Data provided —
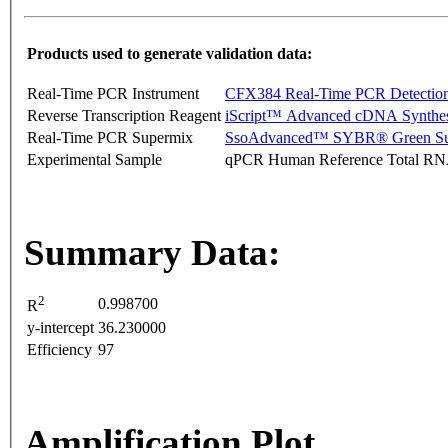
Products used to generate validation data:
Real-Time PCR Instrument
CFX384 Real-Time PCR Detectio
Reverse Transcription Reagent
iScript™ Advanced cDNA Synthes
Real-Time PCR Supermix
SsoAdvanced™ SYBR® Green Su
Experimental Sample
qPCR Human Reference Total R
Summary Data:
2
0.998700
R
y-intercept
36.230000
Efficiency
97
Amplification Plot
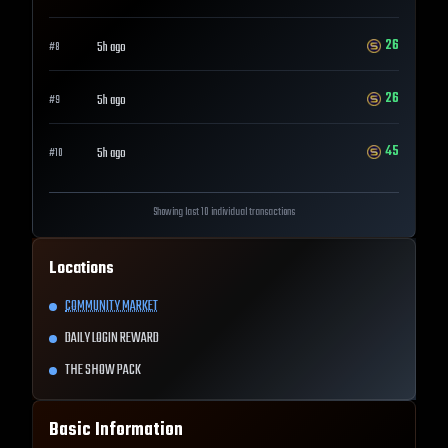
26
5h ago
#
8
26
5h ago
#
9
45
5h ago
#
10
Showing last 10 individual transactions
Locations
COMMUNITY MARKET
DAILY LOGIN REWARD
THE SHOW PACK
Basic Information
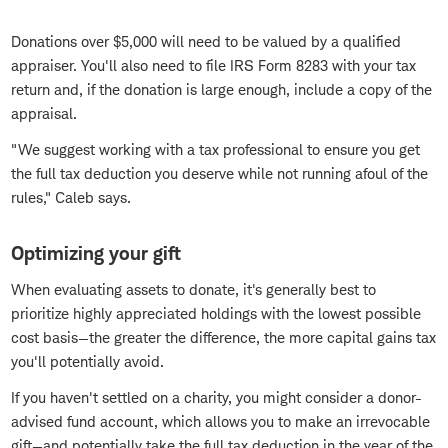
Donations over $5,000 will need to be valued by a qualified
appraiser. You'll also need to file IRS Form 8283 with your tax
return and, if the donation is large enough, include a copy of the
appraisal.
"We suggest working with a tax professional to ensure you get
the full tax deduction you deserve while not running afoul of the
rules," Caleb says.
Optimizing your gift
When evaluating assets to donate, it's generally best to
prioritize highly appreciated holdings with the lowest possible
cost basis—the greater the difference, the more capital gains tax
you'll potentially avoid.
If you haven't settled on a charity, you might consider a donor-
advised fund account, which allows you to make an irrevocable
gift—and potentially take the full tax deduction in the year of the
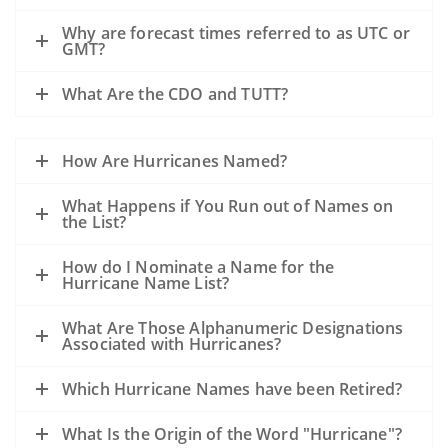
Why are forecast times referred to as UTC or
GMT?
What Are the CDO and TUTT?
How Are Hurricanes Named?
What Happens if You Run out of Names on
the List?
How do I Nominate a Name for the
Hurricane Name List?
What Are Those Alphanumeric Designations
Associated with Hurricanes?
Which Hurricane Names have been Retired?
What Is the Origin of the Word "Hurricane"?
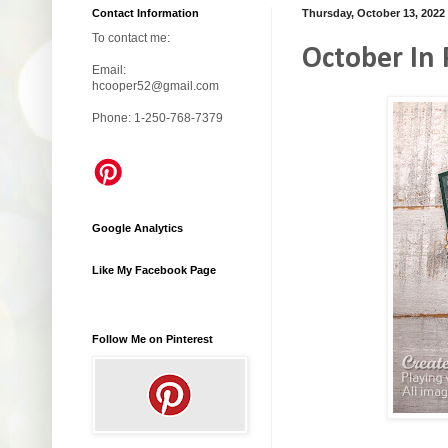
Contact Information
Thursday, October 13, 2022
To contact me:
October In 
Email:
hcooper52@gmail.com
Phone: 1-250-768-7379
Google Analytics
Like My Facebook Page
Follow Me on Pinterest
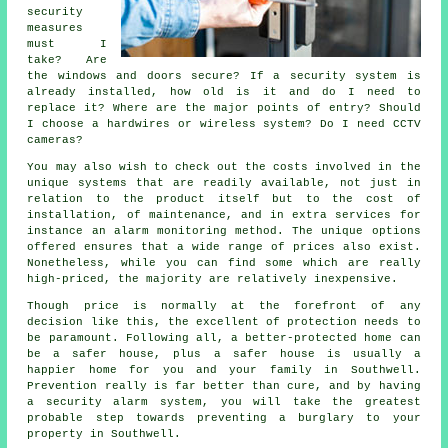
security
measures
must I
take? Are
the windows and doors secure? If a security system is
already installed, how old is it and do I need to
replace it? Where are the major points of entry? Should
I choose a hardwires or wireless system? Do I need CCTV
cameras?
You may also wish to check out the costs involved in the
unique systems that are readily available, not just in
relation to the product itself but to the cost of
installation, of maintenance, and in extra services for
instance an alarm monitoring method. The unique options
offered ensures that a wide range of prices also exist.
Nonetheless, while you can find some which are really
high-priced, the majority are relatively inexpensive.
Though price is normally at the forefront of any
decision like this, the excellent of protection needs to
be paramount. Following all, a better-protected home can
be a safer house, plus a safer house is usually a
happier home for you and your family in Southwell.
Prevention really is far better than cure, and by having
a security alarm system, you will take the greatest
probable step towards preventing a burglary to your
property in Southwell.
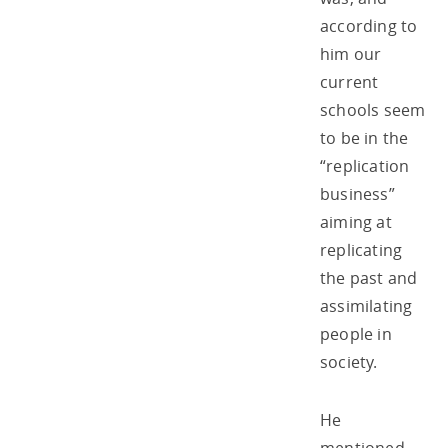
according to
him our
current
schools seem
to be in the
“replication
business”
aiming at
replicating
the past and
assimilating
people in
society.
He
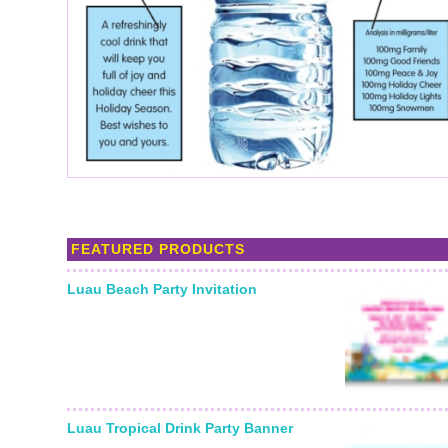
FEATURED PRODUCTS
Luau Beach Party Invitation
Luau Tropical Drink Party Banner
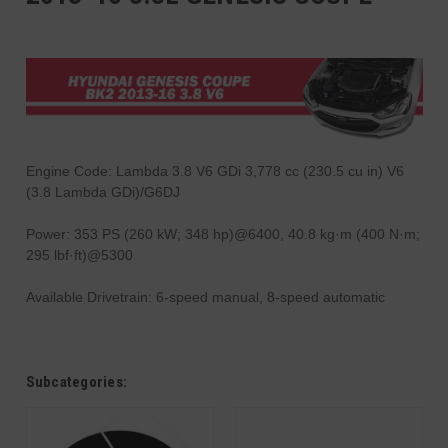
Engine Code: Lambda 3.8 V6 GDi 3,778 cc (230.5 cu in) V6
(3.8 Lambda GDi)/G6DJ
Power: 353 PS (260 kW; 348 hp)@6400, 40.8 kg·m (400 N·m;
295 lbf·ft)@5300
Available Drivetrain: 6-speed manual, 8-speed automatic
Subcategories:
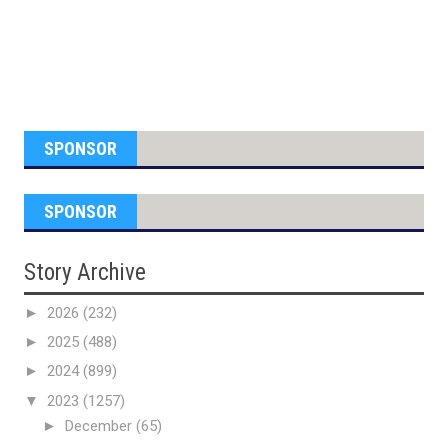
SPONSOR
SPONSOR
Story Archive
►
2026
(232)
►
2025
(488)
►
2024
(899)
▼
2023
(1257)
►
December
(65)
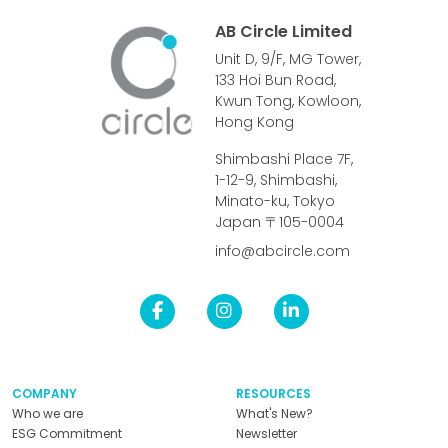
AB Circle Limited
Unit D, 9/F, MG Tower,
133 Hoi Bun Road,
Kwun Tong, Kowloon,
Hong Kong
Shimbashi Place 7F,
1-12-9, Shimbashi,
Minato-ku, Tokyo
Japan 〒105-0004
info@abcircle.com
COMPANY
RESOURCES
Who we are
What's New?
ESG Commitment
Newsletter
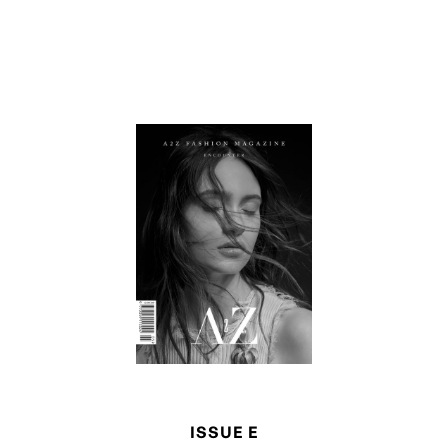
ISSUE E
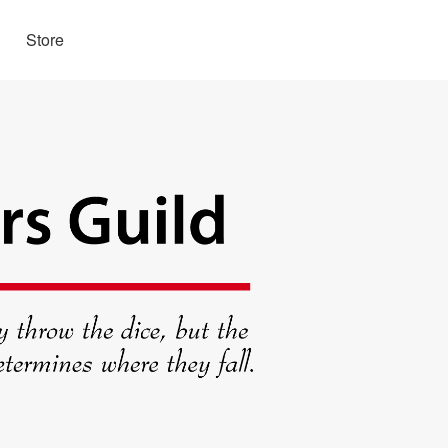
Store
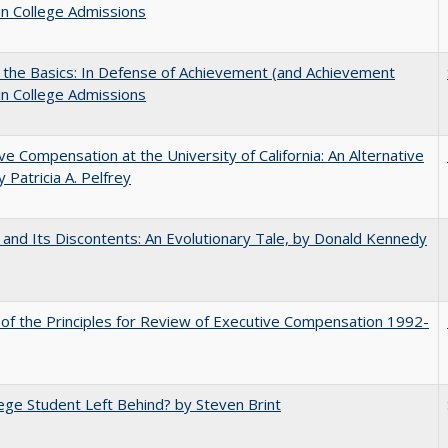
in College Admissions
 the Basics: In Defense of Achievement (and Achievement
in College Admissions
ve Compensation at the University of California: An Alternative
y Patricia A. Pelfrey
 and Its Discontents: An Evolutionary Tale, by Donald Kennedy
 of the Principles for Review of Executive Compensation 1992-
ege Student Left Behind? by Steven Brint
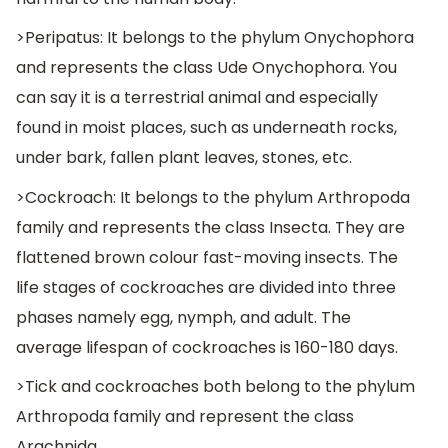
>Peripatus: It belongs to the phylum Onychophora
and represents the class Ude Onychophora. You
can say it is a terrestrial animal and especially
found in moist places, such as underneath rocks,
under bark, fallen plant leaves, stones, etc.
>Cockroach: It belongs to the phylum Arthropoda
family and represents the class Insecta. They are
flattened brown colour fast-moving insects. The
life stages of cockroaches are divided into three
phases namely egg, nymph, and adult. The
average lifespan of cockroaches is 160-180 days.
>Tick and cockroaches both belong to the phylum
Arthropoda family and represent the class
Arachnida.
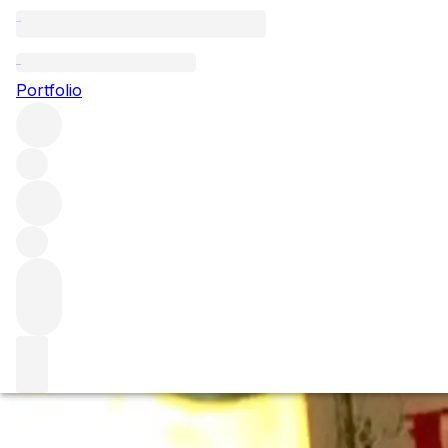
A Century of Petr
Portfolio
1897 -1998
A tasting through the history of one of the world’s most ic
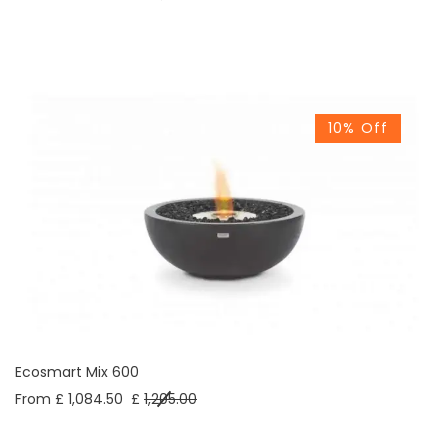
10% Off
Ecosmart Mix 600
From £ 1,084.50
£
1,205.00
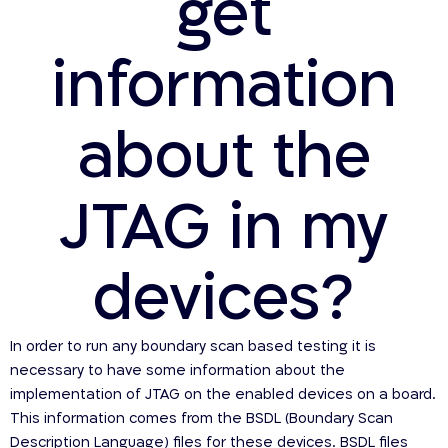
get
information
about the
JTAG in my
devices?
In order to run any boundary scan based testing it is
necessary to have some information about the
implementation of JTAG on the enabled devices on a board.
This information comes from the BSDL (Boundary Scan
Description Language) files for these devices. BSDL files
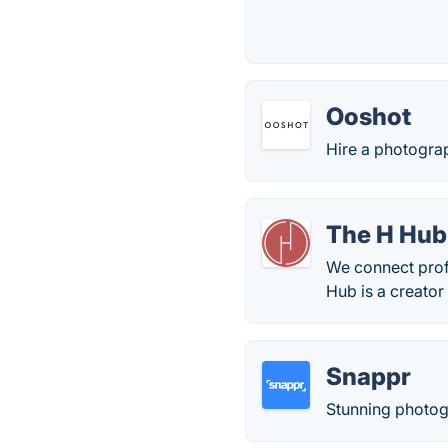
Ooshot
Hire a photograp
The H Hub
We connect prof
Hub is a creato
Snappr
Stunning photog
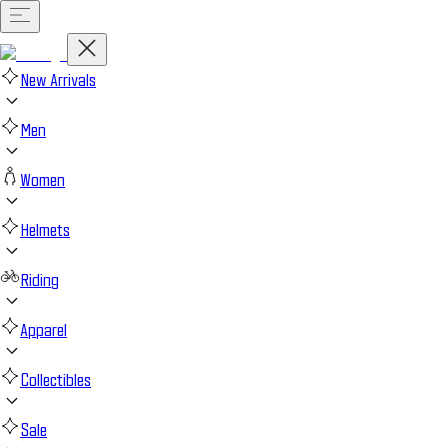
New Arrivals
Men
Women
Helmets
Riding
Apparel
Collectibles
Sale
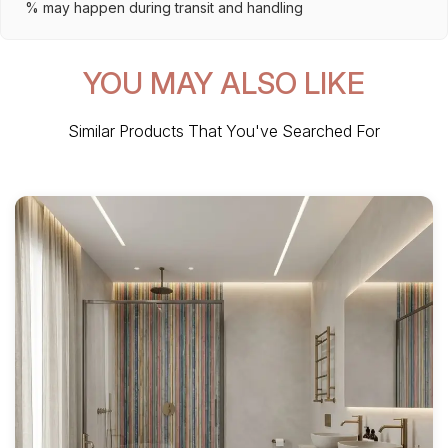
% may happen during transit and handling
YOU MAY ALSO LIKE
Similar Products That You've Searched For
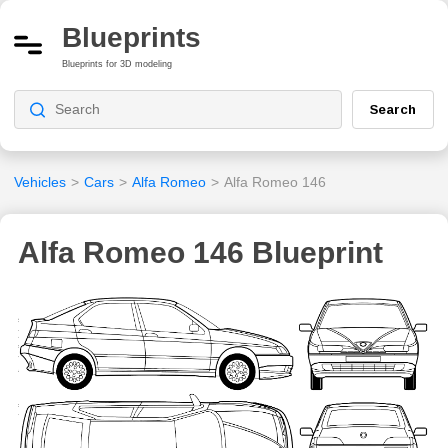
Blueprints
Blueprints for 3D modeling
Search
Vehicles
>
Cars
>
Alfa Romeo
>
Alfa Romeo 146
Alfa Romeo 146 Blueprint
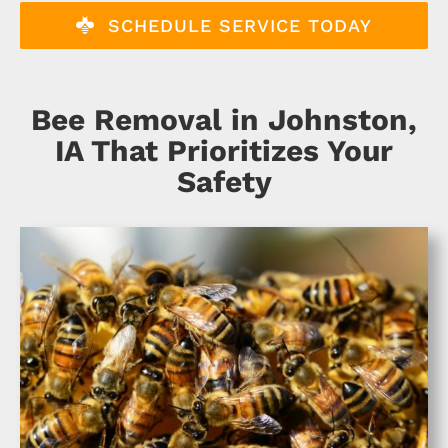
About
SCHEDULE SERVICE TODAY
Specials
Bee Removal in Johnston,
Schedule Service
IA That Prioritizes Your
Safety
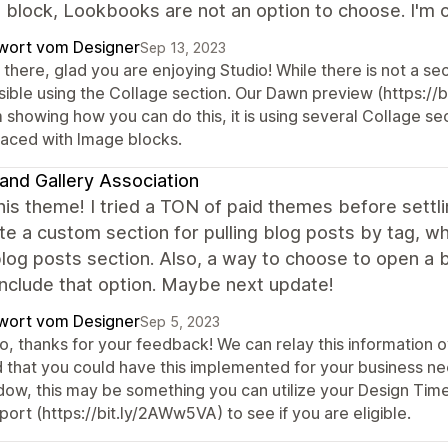
 block, Lookbooks are not an option to choose. I'm on
wort vom Designer
Sep 13, 2023
there, glad you are enjoying Studio! While there is not a sec
sible using the Collage section. Our Dawn preview (https://
 showing how you can do this, it is using several Collage se
laced with Image blocks.
and Gallery Association
this theme! I tried a TON of paid themes before settli
te a custom section for pulling blog posts by tag, w
blog posts section. Also, a way to choose to open a b
include that option. Maybe next update!
wort vom Designer
Sep 5, 2023
o, thanks for your feedback! We can relay this information 
 that you could have this implemented for your business nee
dow, this may be something you can utilize your Design Time 
ort (https://bit.ly/2AWw5VA) to see if you are eligible.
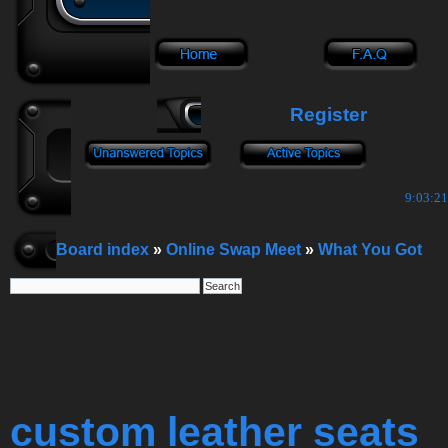
Register
9:03:22
Board index
»
Online Swap Meet
»
What You Got
custom leather seats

Task objective — Copy out each line of the records above that includes "JTAG".

Exercise solution —
JTAG in my
implementation of JTAG on the enabled devices on a board.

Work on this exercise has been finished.